BEGIN

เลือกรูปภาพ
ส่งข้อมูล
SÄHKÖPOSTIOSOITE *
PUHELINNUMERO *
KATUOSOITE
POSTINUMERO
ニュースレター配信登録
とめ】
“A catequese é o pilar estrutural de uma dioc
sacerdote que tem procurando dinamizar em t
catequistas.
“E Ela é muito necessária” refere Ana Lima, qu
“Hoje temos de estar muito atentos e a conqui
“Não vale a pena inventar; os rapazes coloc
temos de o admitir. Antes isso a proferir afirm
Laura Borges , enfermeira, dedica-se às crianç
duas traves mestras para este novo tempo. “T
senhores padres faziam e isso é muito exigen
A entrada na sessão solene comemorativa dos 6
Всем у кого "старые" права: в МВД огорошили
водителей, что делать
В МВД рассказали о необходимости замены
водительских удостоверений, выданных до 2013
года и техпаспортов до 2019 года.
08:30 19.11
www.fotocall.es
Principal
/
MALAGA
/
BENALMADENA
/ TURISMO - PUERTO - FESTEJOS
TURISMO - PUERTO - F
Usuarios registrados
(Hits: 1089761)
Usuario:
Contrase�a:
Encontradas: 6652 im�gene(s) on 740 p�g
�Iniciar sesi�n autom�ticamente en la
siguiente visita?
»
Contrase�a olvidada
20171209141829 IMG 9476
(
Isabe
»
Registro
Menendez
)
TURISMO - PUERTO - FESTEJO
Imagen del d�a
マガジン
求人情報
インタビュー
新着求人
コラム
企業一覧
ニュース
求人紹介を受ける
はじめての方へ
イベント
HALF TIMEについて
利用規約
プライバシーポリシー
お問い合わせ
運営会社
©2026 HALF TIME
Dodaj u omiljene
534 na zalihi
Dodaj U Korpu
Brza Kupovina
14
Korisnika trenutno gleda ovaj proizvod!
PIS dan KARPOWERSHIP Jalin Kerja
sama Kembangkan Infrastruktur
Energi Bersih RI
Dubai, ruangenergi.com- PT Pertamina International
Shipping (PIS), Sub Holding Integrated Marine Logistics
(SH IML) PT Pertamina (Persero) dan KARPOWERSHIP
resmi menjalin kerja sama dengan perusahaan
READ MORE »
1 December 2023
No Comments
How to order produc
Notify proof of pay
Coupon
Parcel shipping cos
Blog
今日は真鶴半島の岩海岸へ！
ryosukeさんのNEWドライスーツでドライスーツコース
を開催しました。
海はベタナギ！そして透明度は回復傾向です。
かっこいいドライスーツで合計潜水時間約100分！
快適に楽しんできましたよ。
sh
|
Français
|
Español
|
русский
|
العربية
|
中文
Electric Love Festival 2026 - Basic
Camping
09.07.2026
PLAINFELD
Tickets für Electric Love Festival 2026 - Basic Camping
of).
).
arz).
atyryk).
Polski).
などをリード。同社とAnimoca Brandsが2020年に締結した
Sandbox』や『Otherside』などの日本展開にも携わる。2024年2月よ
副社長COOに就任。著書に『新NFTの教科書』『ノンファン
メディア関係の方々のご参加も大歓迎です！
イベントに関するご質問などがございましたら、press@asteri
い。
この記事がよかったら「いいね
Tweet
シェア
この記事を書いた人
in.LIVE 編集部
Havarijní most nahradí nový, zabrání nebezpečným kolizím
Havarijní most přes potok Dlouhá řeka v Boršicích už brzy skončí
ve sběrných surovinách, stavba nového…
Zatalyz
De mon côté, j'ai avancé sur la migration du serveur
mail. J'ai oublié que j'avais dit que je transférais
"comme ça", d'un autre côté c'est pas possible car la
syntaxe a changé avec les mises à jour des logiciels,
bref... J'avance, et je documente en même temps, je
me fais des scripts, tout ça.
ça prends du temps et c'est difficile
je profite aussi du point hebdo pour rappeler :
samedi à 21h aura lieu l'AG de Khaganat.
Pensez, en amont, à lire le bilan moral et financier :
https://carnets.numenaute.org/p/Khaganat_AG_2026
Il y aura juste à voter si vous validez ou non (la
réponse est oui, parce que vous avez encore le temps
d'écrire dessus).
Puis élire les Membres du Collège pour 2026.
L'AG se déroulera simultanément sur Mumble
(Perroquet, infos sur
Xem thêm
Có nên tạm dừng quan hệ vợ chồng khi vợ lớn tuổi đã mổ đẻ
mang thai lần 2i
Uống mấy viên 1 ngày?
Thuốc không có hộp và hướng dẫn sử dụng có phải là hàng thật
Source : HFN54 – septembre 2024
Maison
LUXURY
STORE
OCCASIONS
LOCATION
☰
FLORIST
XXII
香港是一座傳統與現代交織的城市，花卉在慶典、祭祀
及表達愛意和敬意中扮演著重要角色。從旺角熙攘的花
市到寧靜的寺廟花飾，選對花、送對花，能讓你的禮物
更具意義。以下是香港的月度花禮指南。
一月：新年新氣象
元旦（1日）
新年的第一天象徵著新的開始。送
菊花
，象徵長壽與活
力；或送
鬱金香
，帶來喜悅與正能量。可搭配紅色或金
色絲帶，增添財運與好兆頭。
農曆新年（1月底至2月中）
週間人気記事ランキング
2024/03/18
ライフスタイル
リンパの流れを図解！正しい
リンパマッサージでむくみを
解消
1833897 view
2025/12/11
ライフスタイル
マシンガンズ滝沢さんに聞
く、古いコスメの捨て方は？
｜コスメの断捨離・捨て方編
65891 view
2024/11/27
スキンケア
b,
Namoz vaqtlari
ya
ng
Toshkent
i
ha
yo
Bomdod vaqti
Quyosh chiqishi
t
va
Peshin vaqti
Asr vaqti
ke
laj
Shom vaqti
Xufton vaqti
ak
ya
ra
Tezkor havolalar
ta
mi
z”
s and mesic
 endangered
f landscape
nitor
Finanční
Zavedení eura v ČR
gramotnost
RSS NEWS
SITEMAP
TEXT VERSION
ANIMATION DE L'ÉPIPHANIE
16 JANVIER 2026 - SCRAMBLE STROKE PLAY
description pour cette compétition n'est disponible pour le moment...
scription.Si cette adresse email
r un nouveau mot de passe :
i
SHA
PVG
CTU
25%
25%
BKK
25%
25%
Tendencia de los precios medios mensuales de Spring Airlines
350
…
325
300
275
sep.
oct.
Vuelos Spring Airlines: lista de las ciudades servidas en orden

END

Starting from the first line above, copy the data through to the last line exactly.

» **Finished exercise**
เลือกรูปภาพ
ส่งข้อมูล
SÄHKÖPOSTIOSOITE *
PUHELINNUMERO *
KATUOSOITE
POSTINUMERO
ニュースレター配信登録
とめ】
“A catequese é o pilar estrutural de uma dioc
sacerdote que tem procurando dinamizar em t
catequistas.
“E Ela é muito necessária” refere Ana Lima, qu
“Hoje temos de estar muito atentos e a conqui
“Não vale a pena inventar; os rapazes coloc
temos de o admitir. Antes isso a proferir afirm
Laura Borges , enfermeira, dedica-se às crianç
duas traves mestras para este novo tempo. “T
senhores padres faziam e isso é muito exigen
A entrada na sessão solene comemorativa dos 6
Всем у кого "старые" права: в МВД огорошили
водителей, что делать
В МВД рассказали о необходимости замены
водительских удостоверений, выданных до 2013
года и техпаспортов до 2019 года.
08:30 19.11
www.fotocall.es
Principal
/
MALAGA
/
BENALMADENA
/ TURISMO - PUERTO - FESTEJOS
TURISMO - PUERTO - F
Usuarios registrados
(Hits: 1089761)
Usuario:
Contrase�a:
Encontradas: 6652 im�gene(s) on 740 p�g
�Iniciar sesi�n autom�ticamente en la
siguiente visita?
»
Contrase�a olvidada
20171209141829 IMG 9476
(
Isabe
»
Registro
Menendez
)
TURISMO - PUERTO - FESTEJO
Imagen del d�a
マガジン
求人情報
インタビュー
新着求人
コラム
企業一覧
ニュース
求人紹介を受ける
はじめての方へ
イベント
HALF TIMEについて
利用規約
プライバシーポリシー
お問い合わせ
運営会社
©2026 HALF TIME
Dodaj u omiljene
534 na zalihi
Dodaj U Korpu
Brza Kupovina
14
Korisnika trenutno gleda ovaj proizvod!
PIS dan KARPOWERSHIP Jalin Kerja
sama Kembangkan Infrastruktur
Energi Bersih RI
Dubai, ruangenergi.com- PT Pertamina International
Shipping (PIS), Sub Holding Integrated Marine Logistics
(SH IML) PT Pertamina (Persero) dan KARPOWERSHIP
resmi menjalin kerja sama dengan perusahaan
READ MORE »
1 December 2023
No Comments
How to order produc
Notify proof of pay
Coupon
Parcel shipping cos
Blog
今日は真鶴半島の岩海岸へ！
ryosukeさんのNEWドライスーツでドライスーツコース
を開催しました。
海はベタナギ！そして透明度は回復傾向です。
かっこいいドライスーツで合計潜水時間約100分！
快適に楽しんできましたよ。
sh
|
Français
|
Español
|
русский
|
العربية
|
中文
Electric Love Festival 2026 - Basic
Camping
09.07.2026
PLAINFELD
Tickets für Electric Love Festival 2026 - Basic Camping
of).
).
arz).
atyryk).
Polski).
などをリード。同社とAnimoca Brandsが2020年に締結した
Sandbox』や『Otherside』などの日本展開にも携わる。2024年2月よ
副社長COOに就任。著書に『新NFTの教科書』『ノンファン
メディア関係の方々のご参加も大歓迎です！
イベントに関するご質問などがございましたら、press@asteri
い。
この記事がよかったら「いいね
Tweet
シェア
この記事を書いた人
in.LIVE 編集部
Havarijní most nahradí nový, zabrání nebezpečným kolizím
Havarijní most přes potok Dlouhá řeka v Boršicích už brzy skončí
ve sběrných surovinách, stavba nového…
Zatalyz
De mon côté, j'ai avancé sur la migration du serveur
mail. J'ai oublié que j'avais dit que je transférais
"comme ça", d'un autre côté c'est pas possible car la
syntaxe a changé avec les mises à jour des logiciels,
bref... J'avance, et je documente en même temps, je
me fais des scripts, tout ça.
ça prends du temps et c'est difficile
je profite aussi du point hebdo pour rappeler :
samedi à 21h aura lieu l'AG de Khaganat.
Pensez, en amont, à lire le bilan moral et financier :
https://carnets.numenaute.org/p/Khaganat_AG_2026
Il y aura juste à voter si vous validez ou non (la
réponse est oui, parce que vous avez encore le temps
d'écrire dessus).
Puis élire les Membres du Collège pour 2026.
L'AG se déroulera simultanément sur Mumble
(Perroquet, infos sur
Xem thêm
Có nên tạm dừng quan hệ vợ chồng khi vợ lớn tuổi đã mổ đẻ
mang thai lần 2i
Uống mấy viên 1 ngày?
Thuốc không có hộp và hướng dẫn sử dụng có phải là hàng thật
Source : HFN54 – septembre 2024
Maison
LUXURY
STORE
OCCASIONS
LOCATION
☰
FLORIST
XXII
香港是一座傳統與現代交織的城市，花卉在慶典、祭祀
及表達愛意和敬意中扮演著重要角色。從旺角熙攘的花
市到寧靜的寺廟花飾，選對花、送對花，能讓你的禮物
更具意義。以下是香港的月度花禮指南。
一月：新年新氣象
元旦（1日）
新年的第一天象徵著新的開始。送
菊花
，象徵長壽與活
力；或送
鬱金香
，帶來喜悅與正能量。可搭配紅色或金
色絲帶，增添財運與好兆頭。
農曆新年（1月底至2月中）
週間人気記事ランキング
2024/03/18
ライフスタイル
リンパの流れを図解！正しい
リンパマッサージでむくみを
解消
1833897 view
2025/12/11
ライフスタイル
マシンガンズ滝沢さんに聞
く、古いコスメの捨て方は？
｜コスメの断捨離・捨て方編
65891 view
2024/11/27
スキンケア
b,
Namoz vaqtlari
ya
ng
Toshkent
i
ha
yo
Bomdod vaqti
Quyosh chiqishi
t
va
Peshin vaqti
Asr vaqti
ke
laj
Shom vaqti
Xufton vaqti
ak
ya
ra
Tezkor havolalar
ta
mi
z”
s and mesic
 endangered
f landscape
nitor
Finanční
Zavedení eura v ČR
gramotnost
RSS NEWS
SITEMAP
TEXT VERSION
ANIMATION DE L'ÉPIPHANIE
16 JANVIER 2026 - SCRAMBLE STROKE PLAY
description pour cette compétition n'est disponible pour le moment...
scription.Si cette adresse email
r un nouveau mot de passe :
i
SHA
PVG
CTU
25%
25%
BKK
25%
25%
Tendencia de los precios medios mensuales de Spring Airlines
350
…
325
300
275
sep.
oct.
Vuelos Spring Airlines: lista de las ciudades servidas en orden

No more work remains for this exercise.